Beatrice bowed her head, and tears streamed from her eyes. Brandon took her hand.
"Farewell," he murmured; "farewell, Beatrice. You will not condemn me when I say that I am innocent?"
"I am accursed," she murmured.
Despard looked at these two with deep anxiety.
"Stay," said he to Brandon. "There is something which must be explained.
There is a secret which Langhetti has had for years, and which he has several times been on the point of telling. I have just spoken to him and told him that you are here. He says he will tell his secret now, whatever it is. He wishes us all to come in--and you too, especially,"
said Despard, looking at Mrs. Compton.
The poor old creature began to tremble.
"Don't be afraid, old woman," said Philips. "Take my arm and I'll protect you."
She rose, and, leaning on his arm, followed the others into Langhetti's room. He was fearfully emaciated. His material frame, worn down by pain and confinement, seemed about to dissolve and let free that soaring soul of his, whose fiery impulses had for years chafed against the prison bars of its mortal inclosure. His eyes shone darkly and luminously from their deep, hollow sockets, and upon his thin, wan, white lips there was a faint smile of welcome--faint like the smile of the sick, yet sweet as the smile of an angel.
It was with such a smile that he greeted Brandon, and with both of his thin white hands pressed the strong and muscular hand of the other.
"And you are Edith's brother," he said. "Edith's brother," he repeated, resting lovingly upon that name, Edith. "She always said you were alive, and once she told me she should live to see you. Welcome, brother of my Edith! I am a dying man. Edith said her other brother was alive--Frank.
Where is Frank? Will he not come to stand by the bedside of his dying friend? He did so once."
"He will come," said Brandon, in a voice choked with emotion, as he pressed the hand of the dying man. "He will come, and at once."
"And you will be all here, then--sweet friends! It is well."
He paused.
"Bice!" said he at last.
Beatrice, who was sitting by his head, bent down toward him.

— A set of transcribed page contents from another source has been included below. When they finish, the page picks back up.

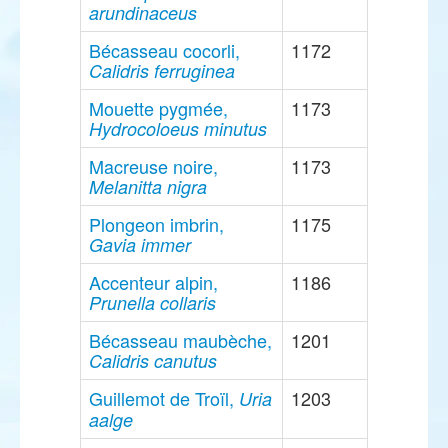
arundinaceus
Bécasseau cocorli,
1172
Calidris ferruginea
Mouette pygmée,
1173
Hydrocoloeus minutus
Macreuse noire,
1173
Melanitta nigra
Plongeon imbrin,
1175
Gavia immer
Accenteur alpin,
1186
Prunella collaris
Bécasseau maubèche,
1201
Calidris canutus
Guillemot de Troïl,
1203
Uria
aalge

"Bice," said Langhetti. "My pocket-book is in my coat, and if you open the inside pocket you will find something wrapped in paper. Bring it to me."
Beatrice found the pocket-book and opened it as directed. In the inside pocket there was a thin, small parcel. She opened it and drew forth a very small baby's stocking.
"Look at the mark," said Langhetti.
Beatrice did so, and saw two letters marked on it--B. D.
"This was given me by your nurse at Hong Kong. She said your things were all marked with those letters when you were first brought to her. She did not know what it meant. 'B' meant Beatrice; but what did 'D' mean?"
All around that bedside exchanged glances of wonder. Mrs. Compton was most agitated.